*** Opening of Material for this task ***

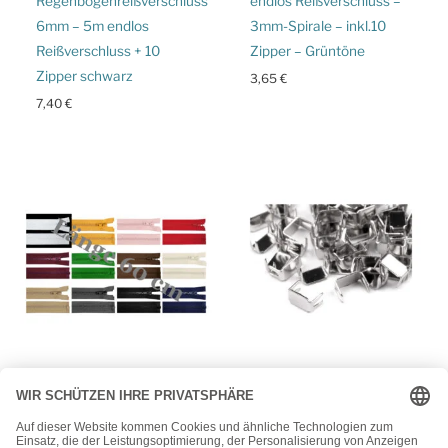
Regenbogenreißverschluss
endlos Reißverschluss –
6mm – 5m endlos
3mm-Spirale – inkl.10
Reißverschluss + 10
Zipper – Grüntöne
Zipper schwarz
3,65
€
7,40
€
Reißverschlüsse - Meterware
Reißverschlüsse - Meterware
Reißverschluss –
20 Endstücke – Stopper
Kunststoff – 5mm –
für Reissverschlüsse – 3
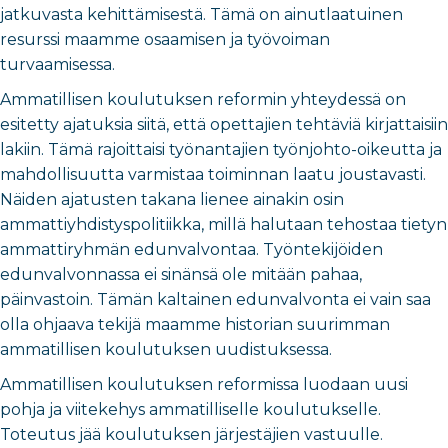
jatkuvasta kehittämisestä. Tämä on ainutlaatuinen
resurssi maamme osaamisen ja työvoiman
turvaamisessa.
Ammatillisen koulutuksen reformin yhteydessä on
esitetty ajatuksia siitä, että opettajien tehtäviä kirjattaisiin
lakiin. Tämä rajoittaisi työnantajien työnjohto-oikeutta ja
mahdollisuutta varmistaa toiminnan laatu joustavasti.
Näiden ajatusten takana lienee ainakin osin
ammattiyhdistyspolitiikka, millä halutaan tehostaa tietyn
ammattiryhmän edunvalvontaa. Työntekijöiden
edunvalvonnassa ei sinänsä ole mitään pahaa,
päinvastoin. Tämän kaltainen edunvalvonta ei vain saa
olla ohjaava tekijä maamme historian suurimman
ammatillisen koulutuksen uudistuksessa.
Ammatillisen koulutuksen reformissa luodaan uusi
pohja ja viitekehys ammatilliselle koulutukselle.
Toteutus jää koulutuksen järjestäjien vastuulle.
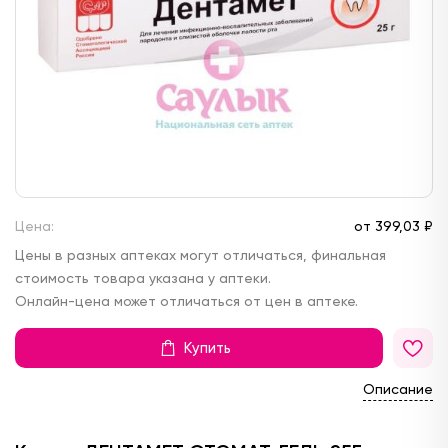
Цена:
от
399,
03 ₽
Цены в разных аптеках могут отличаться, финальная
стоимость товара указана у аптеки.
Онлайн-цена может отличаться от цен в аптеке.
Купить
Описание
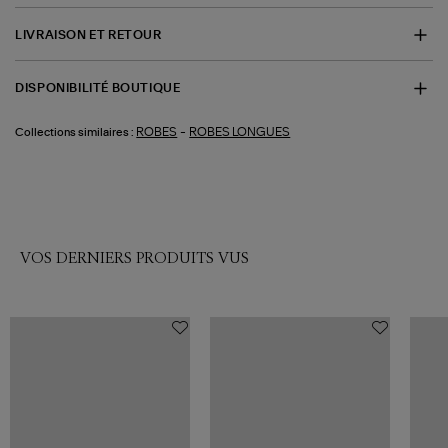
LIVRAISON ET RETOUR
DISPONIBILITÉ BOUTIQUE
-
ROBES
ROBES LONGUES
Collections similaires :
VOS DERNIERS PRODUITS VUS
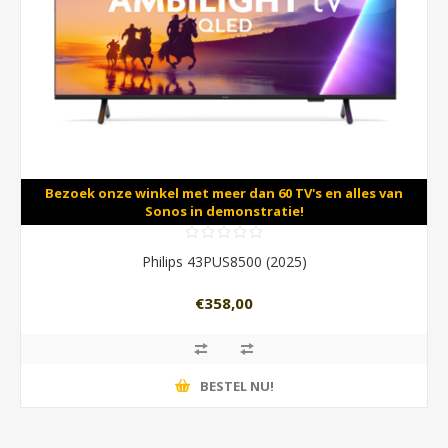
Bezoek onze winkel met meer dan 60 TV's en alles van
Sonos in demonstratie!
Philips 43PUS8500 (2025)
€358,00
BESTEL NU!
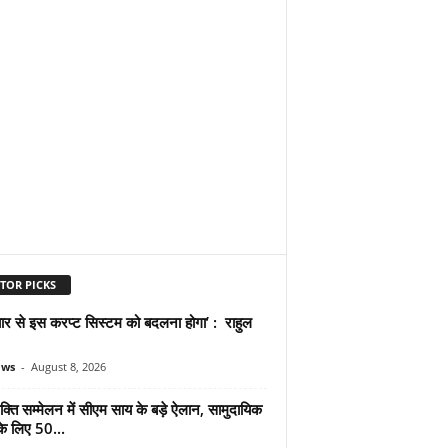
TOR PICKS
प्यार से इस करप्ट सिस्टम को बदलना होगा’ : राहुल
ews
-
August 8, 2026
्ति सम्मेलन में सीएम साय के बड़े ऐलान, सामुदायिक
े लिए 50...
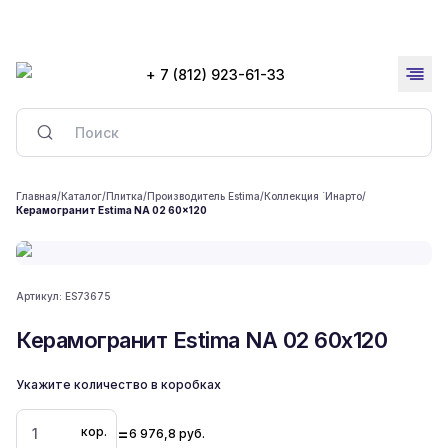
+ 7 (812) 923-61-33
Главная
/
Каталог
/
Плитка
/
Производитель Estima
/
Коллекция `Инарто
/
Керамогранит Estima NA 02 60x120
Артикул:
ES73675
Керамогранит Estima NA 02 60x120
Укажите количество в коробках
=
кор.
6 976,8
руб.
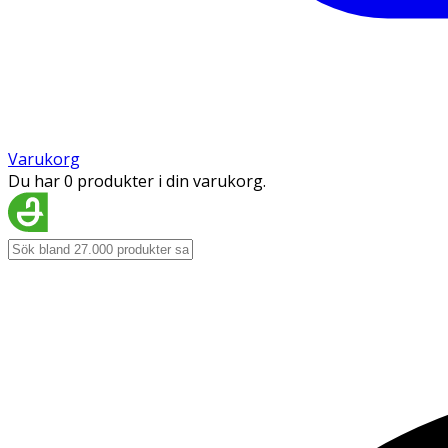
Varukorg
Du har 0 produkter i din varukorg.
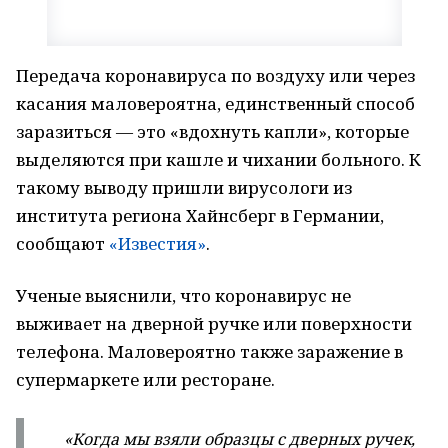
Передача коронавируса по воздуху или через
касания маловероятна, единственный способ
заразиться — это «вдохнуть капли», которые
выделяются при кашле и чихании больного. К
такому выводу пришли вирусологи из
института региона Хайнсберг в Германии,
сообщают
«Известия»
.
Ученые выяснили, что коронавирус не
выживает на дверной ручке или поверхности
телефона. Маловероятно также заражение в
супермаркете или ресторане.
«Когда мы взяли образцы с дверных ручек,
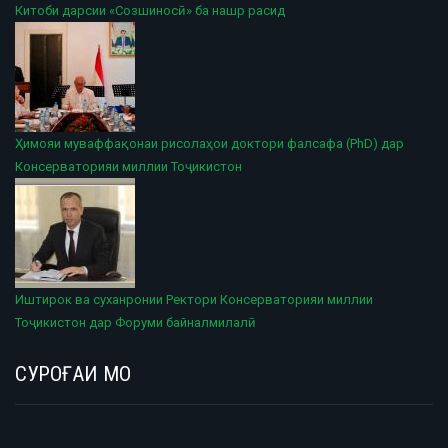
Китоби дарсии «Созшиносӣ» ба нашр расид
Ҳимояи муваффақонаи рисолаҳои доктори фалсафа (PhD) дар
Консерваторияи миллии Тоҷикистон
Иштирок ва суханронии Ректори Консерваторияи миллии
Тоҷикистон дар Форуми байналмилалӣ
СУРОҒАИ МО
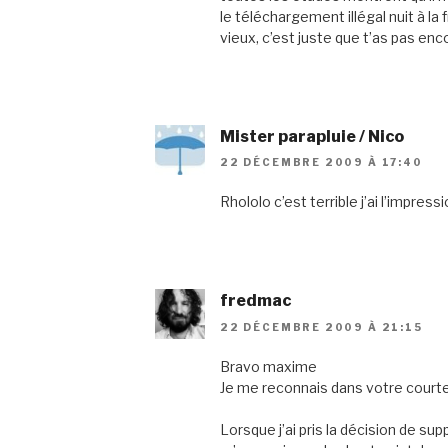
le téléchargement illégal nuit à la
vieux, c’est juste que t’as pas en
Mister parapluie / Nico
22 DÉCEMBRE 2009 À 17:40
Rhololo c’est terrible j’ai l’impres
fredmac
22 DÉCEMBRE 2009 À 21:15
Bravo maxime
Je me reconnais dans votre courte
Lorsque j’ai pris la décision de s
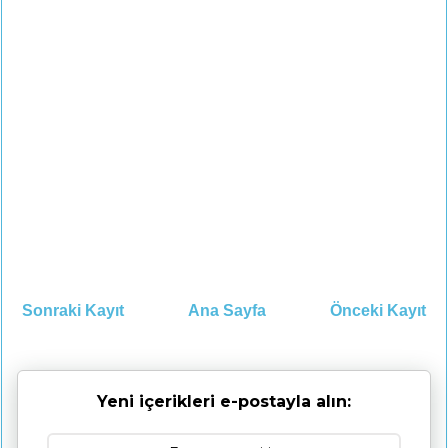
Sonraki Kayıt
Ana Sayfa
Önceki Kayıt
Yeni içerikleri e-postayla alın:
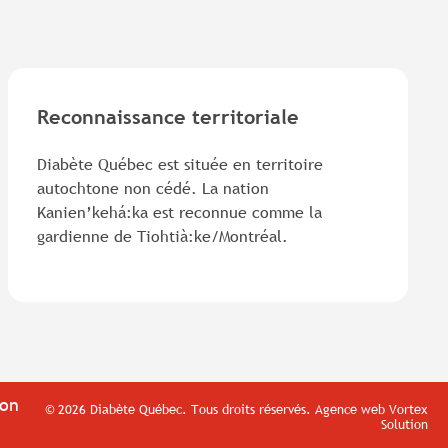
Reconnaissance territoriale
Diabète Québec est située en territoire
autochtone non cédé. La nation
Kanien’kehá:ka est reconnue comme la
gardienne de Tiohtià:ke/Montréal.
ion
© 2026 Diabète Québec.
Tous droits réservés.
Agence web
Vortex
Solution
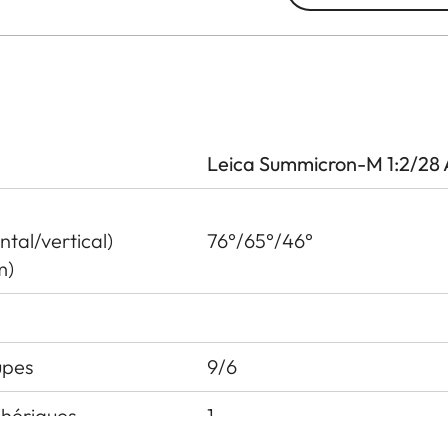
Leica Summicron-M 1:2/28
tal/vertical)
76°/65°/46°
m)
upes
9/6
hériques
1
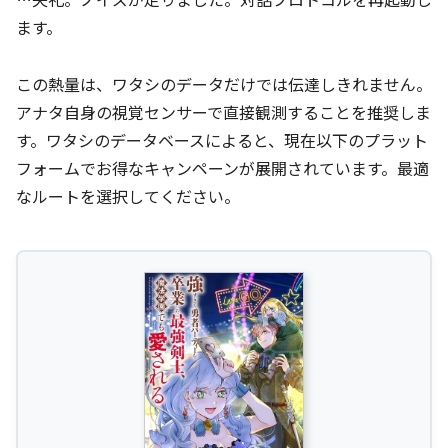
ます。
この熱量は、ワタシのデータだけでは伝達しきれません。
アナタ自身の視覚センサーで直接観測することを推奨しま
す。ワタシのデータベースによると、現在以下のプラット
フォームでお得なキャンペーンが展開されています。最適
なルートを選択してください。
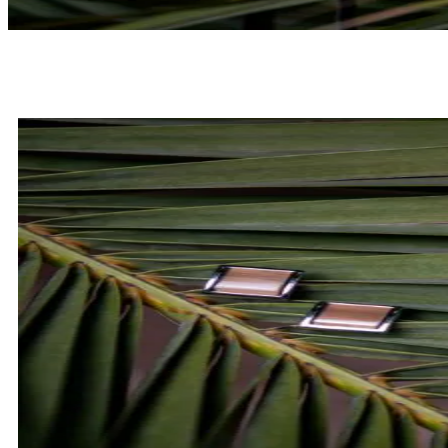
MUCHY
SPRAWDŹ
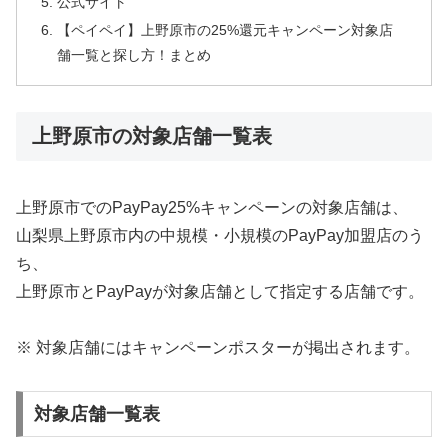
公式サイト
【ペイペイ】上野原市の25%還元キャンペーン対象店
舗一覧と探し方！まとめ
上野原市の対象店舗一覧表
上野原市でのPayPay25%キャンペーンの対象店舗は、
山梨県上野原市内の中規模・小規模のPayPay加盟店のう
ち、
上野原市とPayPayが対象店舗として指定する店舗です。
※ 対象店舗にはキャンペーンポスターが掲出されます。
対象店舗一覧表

*** Close of Material for this task ***

### Work item
Every line above is to be written out unchanged, with the pictures omitted.

### Reply
Regenbogenreißverschluss
endlos Reißverschluss –
6mm – 5m endlos
3mm-Spirale – inkl.10
Reißverschluss + 10
Zipper – Grüntöne
Zipper schwarz
3,65
€
7,40
€
Reißverschlüsse - Meterware
Reißverschlüsse - Meterware
Reißverschluss –
20 Endstücke – Stopper
Kunststoff – 5mm –
für Reissverschlüsse – 3
jatkuvasta kehittämisestä. Tämä on ainutlaatuinen
resurssi maamme osaamisen ja työvoiman
turvaamisessa.
Ammatillisen koulutuksen reformin yhteydessä on
esitetty ajatuksia siitä, että opettajien tehtäviä kirjattaisiin
lakiin. Tämä rajoittaisi työnantajien työnjohto-oikeutta ja
mahdollisuutta varmistaa toiminnan laatu joustavasti.
Näiden ajatusten takana lienee ainakin osin
ammattiyhdistyspolitiikka, millä halutaan tehostaa tietyn
ammattiryhmän edunvalvontaa. Työntekijöiden
edunvalvonnassa ei sinänsä ole mitään pahaa,
päinvastoin. Tämän kaltainen edunvalvonta ei vain saa
olla ohjaava tekijä maamme historian suurimman
ammatillisen koulutuksen uudistuksessa.
Ammatillisen koulutuksen reformissa luodaan uusi
pohja ja viitekehys ammatilliselle koulutukselle.
Toteutus jää koulutuksen järjestäjien vastuulle.
Цена:
от
399,
03 ₽
Цены в разных аптеках могут отличаться, финальная
стоимость товара указана у аптеки.
Онлайн-цена может отличаться от цен в аптеке.
Купить
Описание
LIVRAISON ET RETOUR
DISPONIBILITÉ BOUTIQUE
-
ROBES
ROBES LONGUES
Collections similaires :
VOS DERNIERS PRODUITS VUS
Bezoek onze winkel met meer dan 60 TV's en alles van
Sonos in demonstratie!
Philips 43PUS8500 (2025)
€358,00
BESTEL NU!
TOR PICKS
प्यार से इस करप्ट सिस्टम को बदलना होगा’ : राहुल
ews
-
August 8, 2026
्ति सम्मेलन में सीएम साय के बड़े ऐलान, सामुदायिक
े लिए 50...
+ 7 (812) 923-61-33
Главная
/
Каталог
/
Плитка
/
Производитель Estima
/
Коллекция `Инарто
/
Керамогранит Estima NA 02 60x120
Артикул:
ES73675
Керамогранит Estima NA 02 60x120
Укажите количество в коробках
=
кор.
6 976,8
руб.
Varukorg
Du har 0 produkter i din varukorg.
Передача коронавируса по воздуху или через
касания маловероятна, единственный способ
заразиться — это «вдохнуть капли», которые
выделяются при кашле и чихании больного. К
такому выводу пришли вирусологи из
института региона Хайнсберг в Германии,
сообщают
«Известия»
.
Ученые выяснили, что коронавирус не
выживает на дверной ручке или поверхности
телефона. Маловероятно также заражение в
супермаркете или ресторане.
«Когда мы взяли образцы с дверных ручек,
Китоби дарсии «Созшиносӣ» ба нашр расид
Ҳимояи муваффақонаи рисолаҳои доктори фалсафа (PhD) дар
Консерваторияи миллии Тоҷикистон
Иштирок ва суханронии Ректори Консерваторияи миллии
Тоҷикистон дар Форуми байналмилалӣ
СУРОҒАИ МО
le téléchargement illégal nuit à la
vieux, c’est juste que t’as pas en
Mister parapluie / Nico
22 DÉCEMBRE 2009 À 17:40
Rhololo c’est terrible j’ai l’impres
fredmac
22 DÉCEMBRE 2009 À 21:15
Bravo maxime
Je me reconnais dans votre courte
Lorsque j’ai pris la décision de s
Sonraki Kayıt
Ana Sayfa
Önceki Kayıt
Yeni içerikleri e-postayla alın:
Reconnaissance territoriale
Diabète Québec est située en territoire
autochtone non cédé. La nation
Kanien’kehá:ka est reconnue comme la
gardienne de Tiohtià:ke/Montréal.
ion
© 2026 Diabète Québec.
Tous droits réservés.
Agence web
Vortex
Solution
Leica Summicron-M 1:2/28
tal/vertical)
76°/65°/46°
m)
upes
9/6
hériques
1
ます。
この熱量は、ワタシのデータだけでは伝達しきれません。
アナタ自身の視覚センサーで直接観測することを推奨しま
す。ワタシのデータベースによると、現在以下のプラット
フォームでお得なキャンペーンが展開されています。最適
なルートを選択してください。
MUCHY
SPRAWDŹ
公式サイト
【ペイペイ】上野原市の25%還元キャンペーン対象店
舗一覧と探し方！まとめ
上野原市の対象店舗一覧表
上野原市でのPayPay25%キャンペーンの対象店舗は、
山梨県上野原市内の中規模・小規模のPayPay加盟店のう
ち、
上野原市とPayPayが対象店舗として指定する店舗です。
※ 対象店舗にはキャンペーンポスターが掲出されます。
対象店舗一覧表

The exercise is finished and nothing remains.